━━ Data section ━━
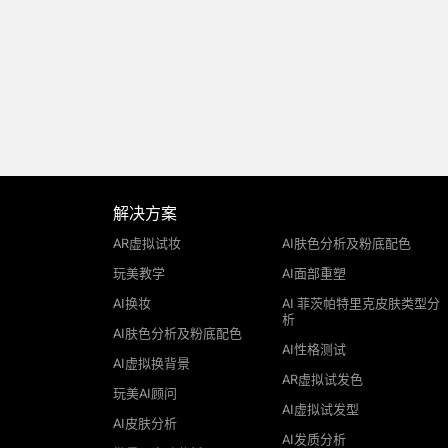
解决方案
AR虚拟试妆
AI肤色分析及粉底配色
玩美教学
AI面部重塑
AI换妆
AI 菲茨帕特里克皮肤类型分
析
AI肤色分析及粉底配色
AI性格测试
AI虚拟换背景
AR虚拟试发色
玩美AI顾问
AI虚拟试发型
AI皮肤分析
AI发质分析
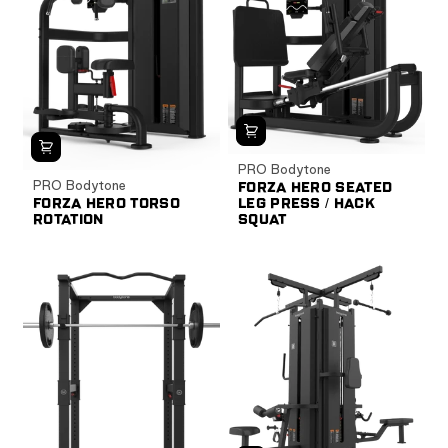
PRO Bodytone
PRO Bodytone
FORZA HERO SEATED
FORZA HERO TORSO
LEG PRESS / HACK
ROTATION
SQUAT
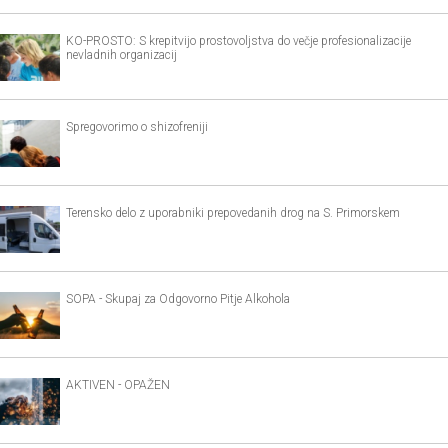
KO-PROSTO: S krepitvijo prostovoljstva do večje profesionalizacije
nevladnih organizacij
Spregovorimo o shizofreniji
Terensko delo z uporabniki prepovedanih drog na S. Primorskem
SOPA - Skupaj za Odgovorno Pitje Alkohola
AKTIVEN - OPAŽEN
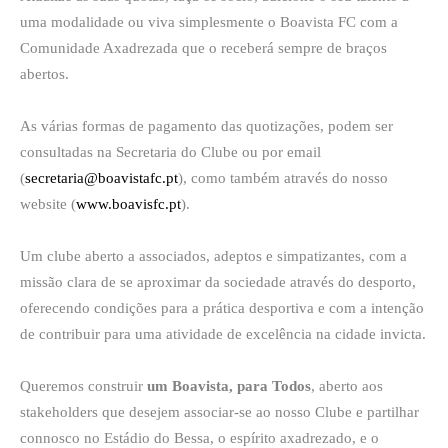
uma modalidade ou viva simplesmente o Boavista FC com a
Comunidade Axadrezada que o receberá sempre de braços
abertos.
As várias formas de pagamento das quotizações, podem ser
consultadas na Secretaria do Clube ou por email
(
secretaria@boavistafc.pt
), como também através do nosso
website (
www.boavisfc.pt
).
Um clube aberto a associados, adeptos e simpatizantes, com a
missão clara de se aproximar da sociedade através do desporto,
oferecendo condições para a prática desportiva e com a intenção
de contribuir para uma atividade de excelência na cidade invicta.
Queremos construir
um Boavista, para Todos
, aberto aos
stakeholders que desejem associar-se ao nosso Clube e partilhar
connosco no Estádio do Bessa, o espírito axadrezado, e o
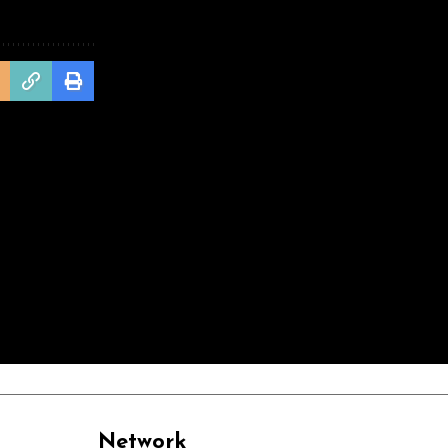
Network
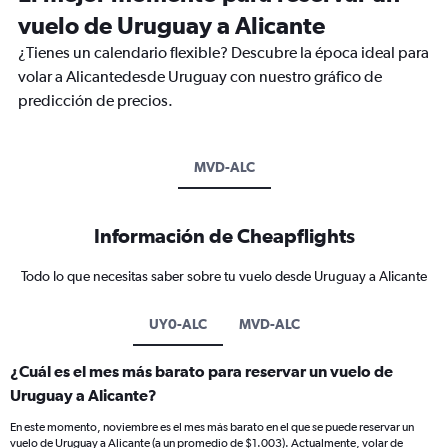
vuelo de Uruguay a Alicante
¿Tienes un calendario flexible? Descubre la época ideal para
volar a Alicantedesde Uruguay con nuestro gráfico de
predicción de precios.
MVD-ALC
Información de Cheapflights
Todo lo que necesitas saber sobre tu vuelo desde Uruguay a Alicante
UY0-ALC
MVD-ALC
¿Cuál es el mes más barato para reservar un vuelo de
Uruguay a Alicante?
En este momento, noviembre es el mes más barato en el que se puede reservar un
vuelo de Uruguay a Alicante (a un promedio de $1.003). Actualmente, volar de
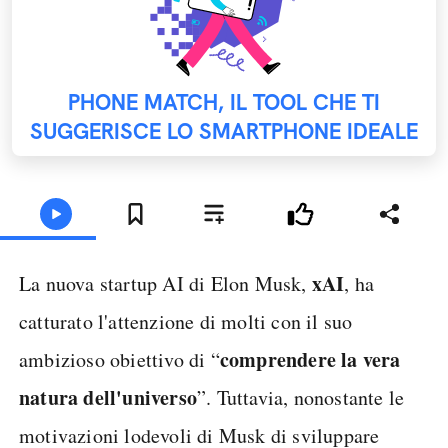
PHONE MATCH, IL TOOL CHE TI
SUGGERISCE LO SMARTPHONE IDEALE
xAI
La nuova startup AI di Elon Musk,
, ha
catturato l'attenzione di molti con il suo
comprendere la vera
ambizioso obiettivo di “
natura dell'universo
”. Tuttavia, nonostante le
motivazioni lodevoli di Musk di sviluppare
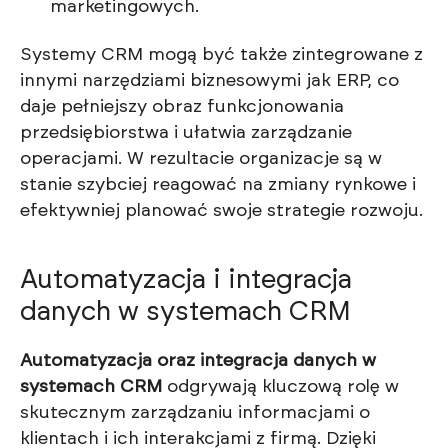
marketingowych.
Systemy CRM mogą być także zintegrowane z
innymi narzędziami biznesowymi jak ERP, co
daje pełniejszy obraz funkcjonowania
przedsiębiorstwa i ułatwia zarządzanie
operacjami. W rezultacie organizacje są w
stanie szybciej reagować na zmiany rynkowe i
efektywniej planować swoje strategie rozwoju.
Automatyzacja i integracja
danych w systemach CRM
Automatyzacja oraz integracja danych w
systemach CRM
odgrywają kluczową rolę w
skutecznym zarządzaniu informacjami o
klientach i ich interakcjami z firmą. Dzięki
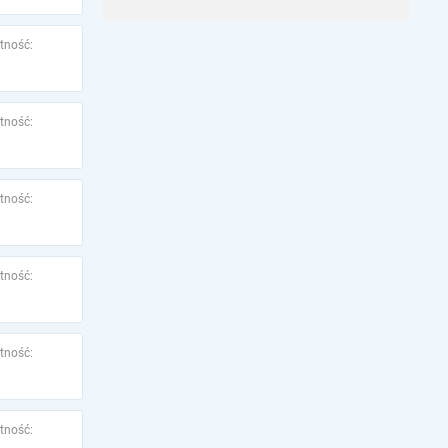
tność:
tność:
tność:
tność:
tność:
tność:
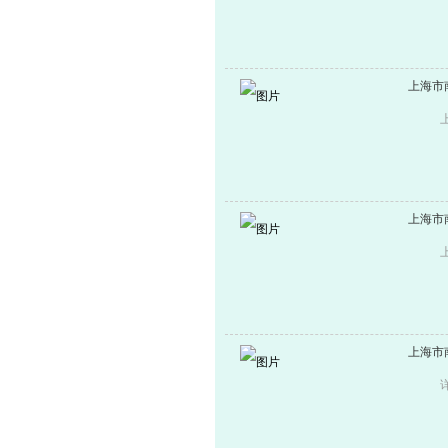
上海市
上海市
上海市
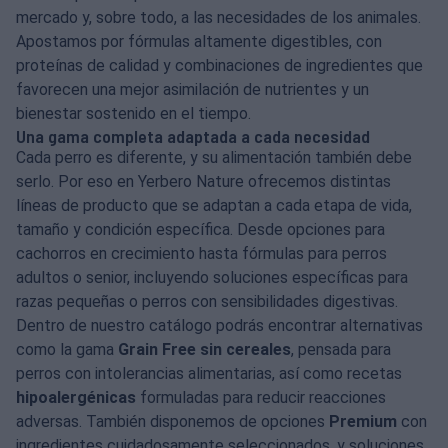
mercado y, sobre todo, a las necesidades de los animales.
Apostamos por fórmulas altamente digestibles, con
proteínas de calidad y combinaciones de ingredientes que
favorecen una mejor asimilación de nutrientes y un
bienestar sostenido en el tiempo.
Una gama completa adaptada a cada necesidad
Cada perro es diferente, y su alimentación también debe
serlo. Por eso en Yerbero Nature ofrecemos distintas
líneas de producto que se adaptan a cada etapa de vida,
tamaño y condición específica. Desde opciones para
cachorros en crecimiento hasta fórmulas para perros
adultos o senior, incluyendo soluciones específicas para
razas pequeñas o perros con sensibilidades digestivas.
Dentro de nuestro catálogo podrás encontrar alternativas
como la gama
Grain Free sin cereales
, pensada para
perros con intolerancias alimentarias, así como recetas
hipoalergénicas
formuladas para reducir reacciones
adversas. También disponemos de opciones
Premium
con
ingredientes cuidadosamente seleccionados, y soluciones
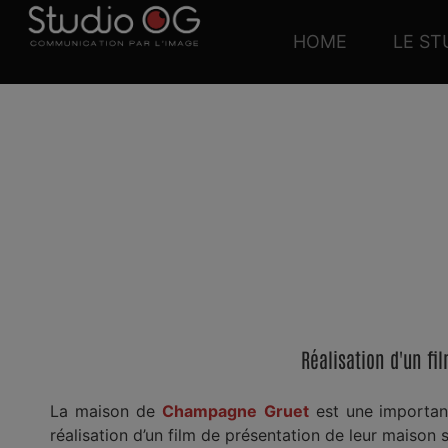
HOME
LE ST
FI
Réalisation d'un f
La maison de
Champagne
Gruet
est une important
réalisation d’un film de présentation de leur maison 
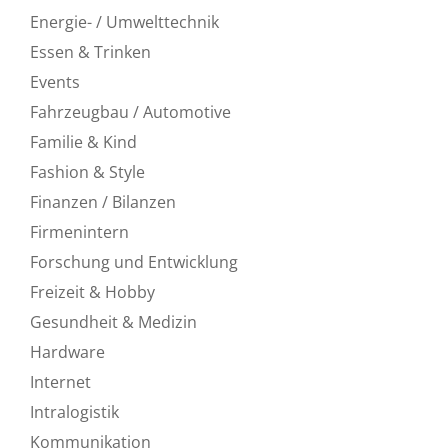
Energie- / Umwelttechnik
Essen & Trinken
Events
Fahrzeugbau / Automotive
Familie & Kind
Fashion & Style
Finanzen / Bilanzen
Firmenintern
Forschung und Entwicklung
Freizeit & Hobby
Gesundheit & Medizin
Hardware
Internet
Intralogistik
Kommunikation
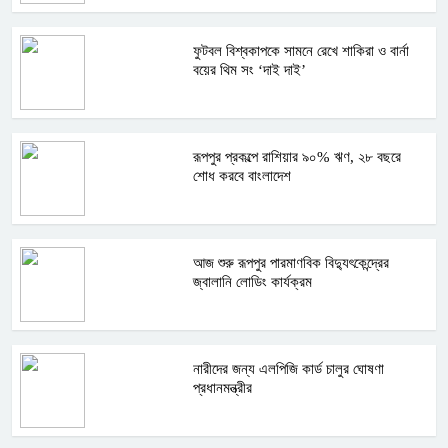
ফুটবল বিশ্বকাপকে সামনে রেখে শাকিরা ও বার্না
বয়ের থিম সং ‘দাই দাই’
রূপপুর প্রকল্পে রাশিয়ার ৯০% ঋণ, ২৮ বছরে
শোধ করবে বাংলাদেশ
আজ শুরু রূপপুর পারমাণবিক বিদ্যুৎকেন্দ্রের
জ্বালানি লোডিং কার্যক্রম
নারীদের জন্য এলপিজি কার্ড চালুর ঘোষণা
প্রধানমন্ত্রীর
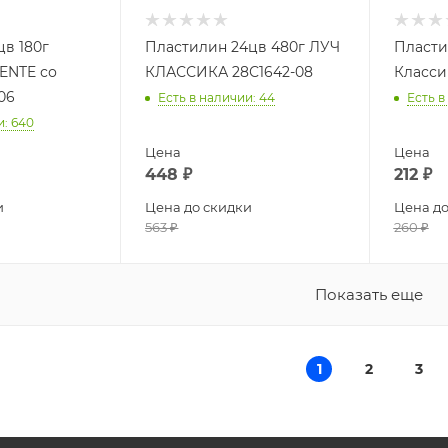
цв 180г
Пластилин 24цв 480г ЛУЧ
Пласти
ENTE со
КЛАССИКА 28С1642-08
Класси
06
Есть в наличии
: 44
Есть в
и
: 640
Цена
Цена
448
₽
212
₽
и
Цена до скидки
Цена до
563
₽
260
₽
Показать еще
1
2
3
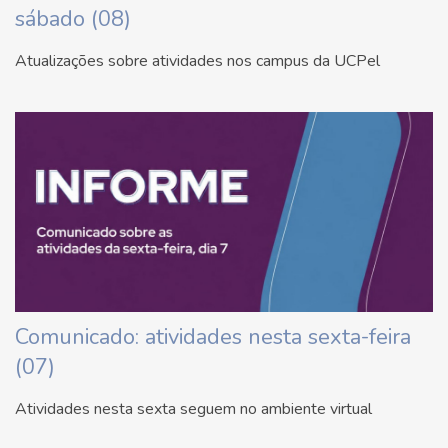
sábado (08)
Atualizações sobre atividades nos campus da UCPel
Comunicado: atividades nesta sexta-feira
(07)
Atividades nesta sexta seguem no ambiente virtual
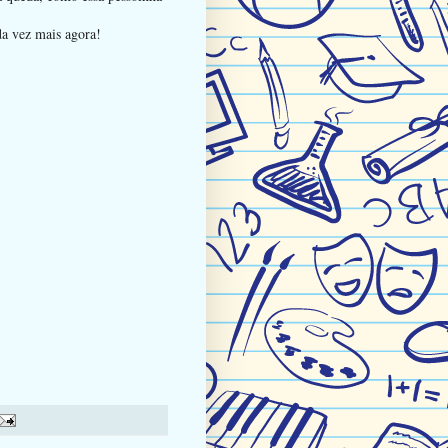
da vez mais agora!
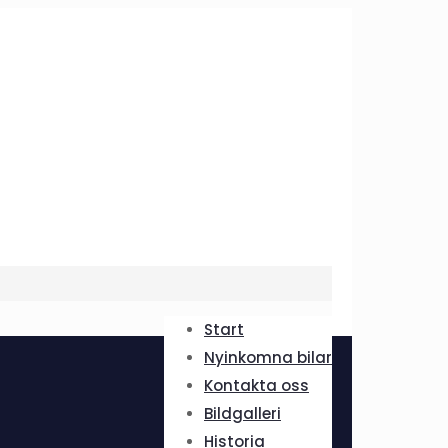
Start
Nyinkomna bilar
Kontakta oss
Bildgalleri
Historia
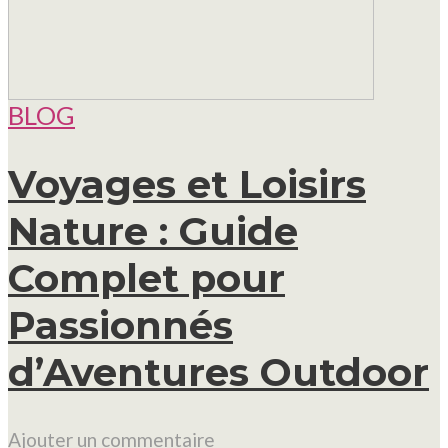
BLOG
Voyages et Loisirs
Nature : Guide
Complet pour
Passionnés
d’Aventures Outdoor
Ajouter un commentaire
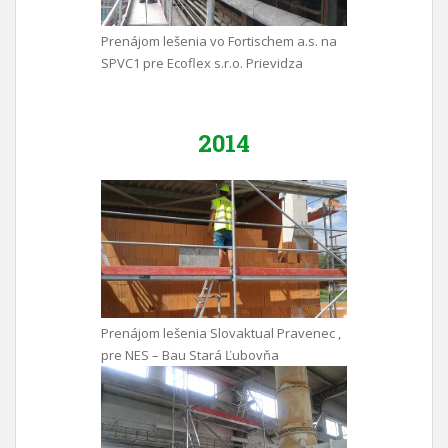
Prenájom lešenia vo Fortischem a.s. na
SPVC1 pre Ecoflex s.r.o. Prievidza
2014
Prenájom lešenia Slovaktual Pravenec ,
pre NES – Bau Stará Ľubovňa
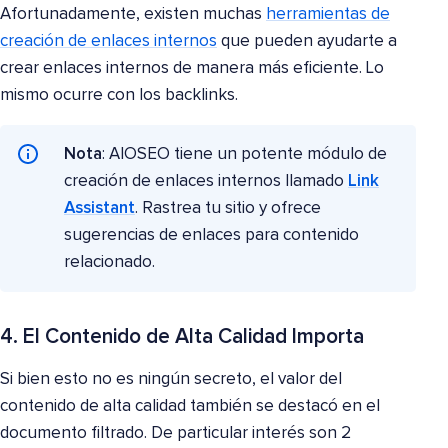
Afortunadamente, existen muchas
herramientas de
creación de enlaces internos
que pueden ayudarte a
crear enlaces internos de manera más eficiente. Lo
mismo ocurre con los backlinks.
Nota
: AIOSEO tiene un potente módulo de
creación de enlaces internos llamado
Link
Assistant
. Rastrea tu sitio y ofrece
sugerencias de enlaces para contenido
relacionado.
4. El Contenido de Alta Calidad Importa
Si bien esto no es ningún secreto, el valor del
contenido de alta calidad también se destacó en el
documento filtrado. De particular interés son 2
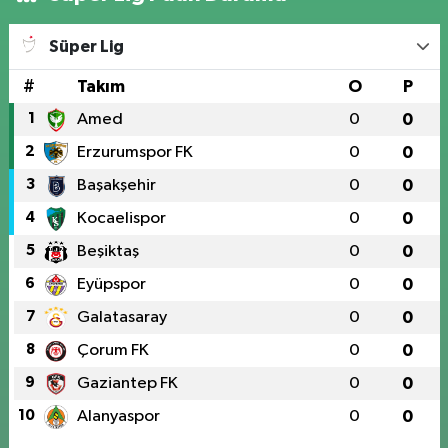
Süper Lig
#
Takım
O
P
1
Amed
0
0
2
Erzurumspor FK
0
0
3
Başakşehir
0
0
4
Kocaelispor
0
0
5
Beşiktaş
0
0
6
Eyüpspor
0
0
7
Galatasaray
0
0
8
Çorum FK
0
0
9
Gaziantep FK
0
0
10
Alanyaspor
0
0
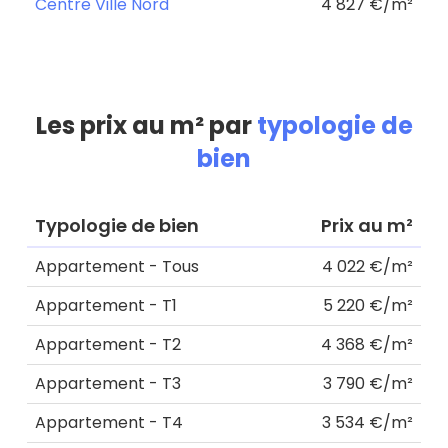
Centre Ville Nord
4 827 €/m²
Les prix au m² par
typologie de
bien
Typologie de bien
Prix au m²
Appartement - Tous
4 022 €/m²
Appartement - T1
5 220 €/m²
Appartement - T2
4 368 €/m²
Appartement - T3
3 790 €/m²
Appartement - T4
3 534 €/m²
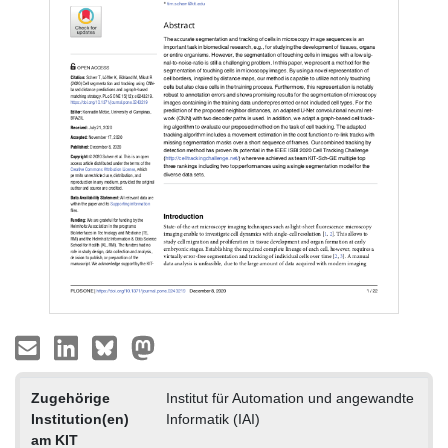
Zugehörige
Institut für Automation und angewandte
Institution(en)
Informatik (IAI)
am KIT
━━━
- Brief -
How many lines in the entries hold the word "maison"? Only the number is wanted.

- Solution for this task -
2